Netflix is bringing the Philippines’ war on drugs to TV

Netflix is bringing the Philippines’ war on drugs to TV

When it first debuted last 2015, the Netflix original series Narcos, which centered around the larger-than-life drug lord Pablo Escobar, proved a hit for viewers worldwide. Airing during the height of our own drug war, its story mirrored our situation and resonated with local viewers. Though the producers took some creative liberty in the name of compelling dramatization, most details were, in fact, an accurate portrayal of the Colombian narcotics trade.

For its next true-to-life thriller, Netflix is looking no further than the Philippines’ own infamous war on drugs.
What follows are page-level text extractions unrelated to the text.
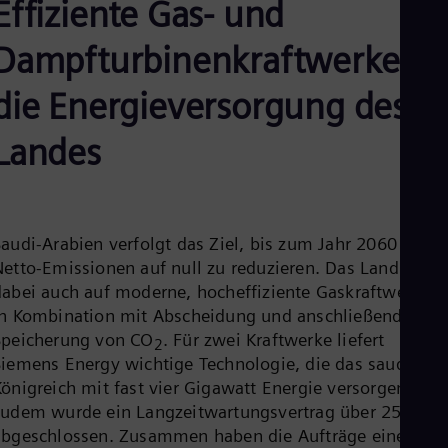
Effiziente Gas- und
Aus
Deu
Ba
Dampfturbinenkraftwerke fü
Eng
Be
die Energieversorgung des
Fre
Bol
Landes
Spa
Bra
Por
Bul
Bul
Ca
Saudi-Arabien verfolgt das Ziel, bis zum Jahr 2060 seine
Eng
Netto-Emissionen auf null zu reduzieren. Das Land setzt
Chi
dabei auch auf moderne, hocheffiziente Gaskraftwerke,
Spa
Chi
in Kombination mit Abscheidung und anschließender
Chi
Speicherung von CO
. Für zwei Kraftwerke liefert
2
Co
Siemens Energy wichtige Technologie, die das saudische
Spa
Cos
Königreich mit fast vier Gigawatt Energie versorgen wird
Spa
zudem wurde ein Langzeitwartungsvertrag über 25 Jahr
Cro
abgeschlossen. Zusammen haben die Aufträge einen
Cro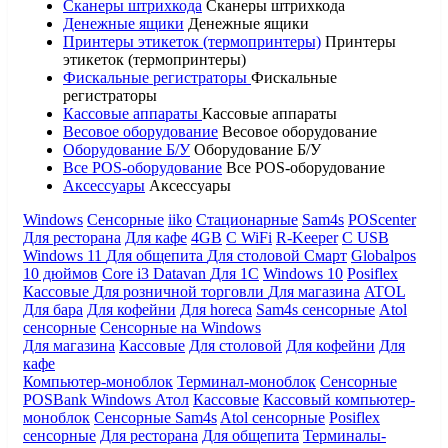
Сканеры штрихкода
Сканеры штрихкода
Денежные ящики
Денежные ящики
Принтеры этикеток (термопринтеры)
Принтеры
этикеток (термопринтеры)
Фискальные регистраторы
Фискальные
регистраторы
Кассовые аппараты
Кассовые аппараты
Весовое оборудование
Весовое оборудование
Оборудование Б/У
Оборудование Б/У
Все POS-оборудование
Все POS-оборудование
Аксессуары
Аксессуары
Windows
Сенсорные
iiko
Стационарные
Sam4s
POScenter
Для ресторана
Для кафе
4GB
С WiFi
R-Keeper
С USB
Windows 11
Для общепита
Для столовой
Смарт
Globalpos
10 дюймов
Core i3
Datavan
Для 1С
Windows 10
Posiflex
Кассовые
Для розничной торговли
Для магазина
ATOL
Для бара
Для кофейни
Для horeca
Sam4s сенсорные
Atol
сенсорные
Сенсорные на Windows
Для магазина
Кассовые
Для столовой
Для кофейни
Для
кафе
Компьютер-моноблок
Терминал-моноблок
Сенсорные
POSBank
Windows
Атол
Кассовые
Кассовый компьютер-
моноблок
Сенсорные Sam4s
Atol сенсорные
Posiflex
сенсорные
Для ресторана
Для общепита
Терминалы-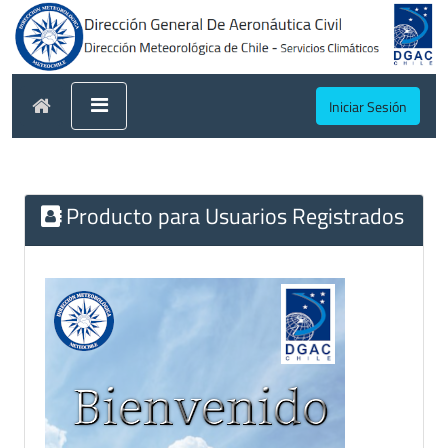
Iniciar Sesión
Producto para Usuarios Registrados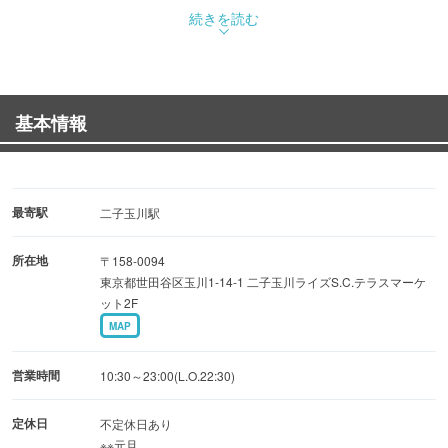
「ラーメンを世界共通語に」を合言葉に、ニューヨークや
続きを読む
シドニー、香港、上海、シンガポール、台北、ソウルなど
世界の都市に本物の味と独自のデザイン、そして日本人の
かっこよさを伝えています。日本発の新しいグローバルス
基本情報
タンダードをぜひその五感でお確かめください。
ベビーカーでのお散歩や、ママ友のランチ、お仕事帰りの
ビジネスマンなどグループでも一人様でもお気軽にご利用
最寄駅
二子玉川駅
ください。
所在地
〒158-0094
東京都世田谷区玉川1-14-1 二子玉川ライズS.C.テラスマーケ
ット2F
MAP
営業時間
10:30～23:00(L.O.22:30)
定休日
不定休日あり
※※元旦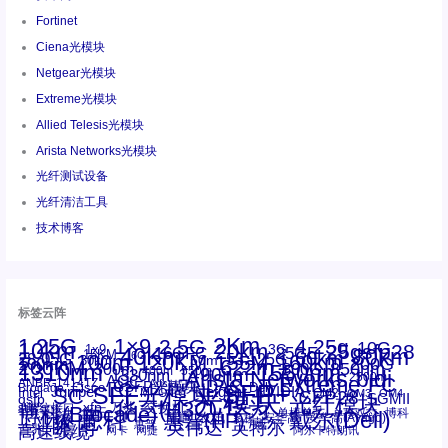
Fortinet
Ciena光模块
Netgear光模块
Extreme光模块
Allied Telesis光模块
Arista Networks光模块
光纤测试设备
光纤清洁工具
技术博客
标签云阵
1.25G
1×9
2Km
2.5G
4.25g
10G
10km
20km
25gsfp28
3G
1x9
40Km
16GFC
25GE
80km
60km
15KM
28.05G
16G
100m
53.125G
120KM
155M
160km
50m
30km
100km
200G
622m
200KM
1310nm
800G
850nm
300m
1550nm
1490nm
400m
550m
1330nm
bidi
Arista Networks
2500m
AOC
Extreme
FC
ANBR-1414TZ
Arista
DAC
CSFP光模块
LC
SFP+
Brocade
Cisco
SFF光模块
Dell
Juniper
Netgear
SC
NVIDIA
Intel
光模块
MPO-LC
OM2
SFP28
OM3
OM4
SGMII
qsfp
光纤模块
华三(H3C)
华为
xfp
交换机
st螺纹接口
万兆
博科(Brocade)
华三
单模单芯
博科
千兆光模块
思科
戴尔(Dell)
单模双芯
惠普(HP)
友讯
博通
安华高
安华高(Avago)
工业级
多模
瞻博
戴尔
英伟达
惠普
英特尔
高速线缆
百兆
网卡
网捷
阿尔卡特朗讯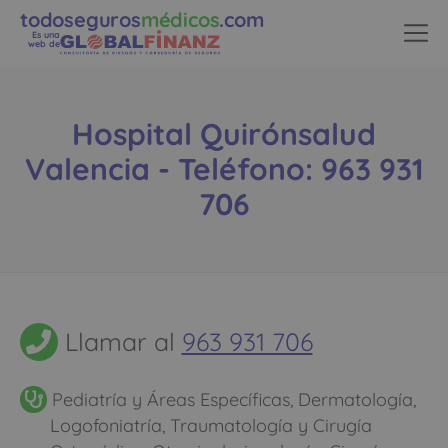
todoseguros
médicos
.com
Es una
web de
Hospital Quirónsalud
Valencia - Teléfono: 963 931
706
Llamar al
963 931 706
Pediatría y Áreas Específicas, Dermatología,
Logofoniatría, Traumatología y Cirugía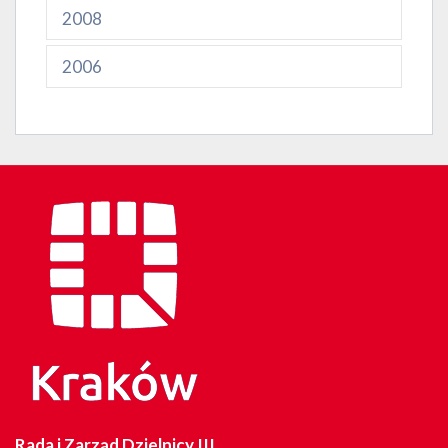
2008
2006
Rada i Zarząd Dzielnicy III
In a partnership with TV5, the streaming giant is releasing the first Philippine-produced series entitled Amo (Boss).

The show, set against the backdrop of President Rodrigo’s controversial drug war, will revolve around a high school student (played by Vince Rillon) who starts out as a small-time shabu dealer but eventually spirals into a complicated web of violence and blood, brought by a corrupt government, crooked police force, and nefarious drug lords. It almost just sounds like another night on the news.

Other notables included in the cast are Derek Ramsey (coincidentally playing a character named Rodrigo), Felix Roco, and Allen Dizon. Also tapping award-winning director Brillante Mendoza of Ma’ Rosa and Thy Womb fame, Amo has plenty to draw its ripe cinematic adaptation from. Brillante, who is no rookie to themes of poverty and injustice in art based on his film portfolio, makes us look forward to how he will present this societal dilemma on screen and what kind of responses it will illicit from viewers. Even Narcos wasn’t exempted from flak, with a dispute involving Pablo Escobar’s brother threatening the company.

Will Amo be able to humanize the faces behind the war on drugs and do justice to its reality? Find out on Monday, April 9 as the 12-episode series airs worldwide.